(Page images and extracted text)
+ + +

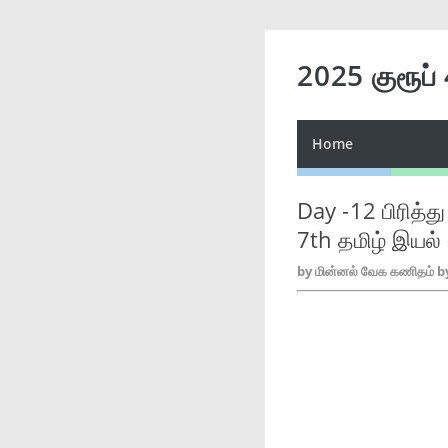
2025 குரூப்
Home
Day -12 பிரித்த
7th தமிழ் இயல் 
by
மின்னல் வேக கணிதம் b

+ + +

# Assigned task
Take every record and copy it word for word, dropping the pictures.

# Completed exercise
2025 குரூப்
Home
Day -12 பிரித்த
7th தமிழ் இயல் 
by
மின்னல் வேக கணிதம் b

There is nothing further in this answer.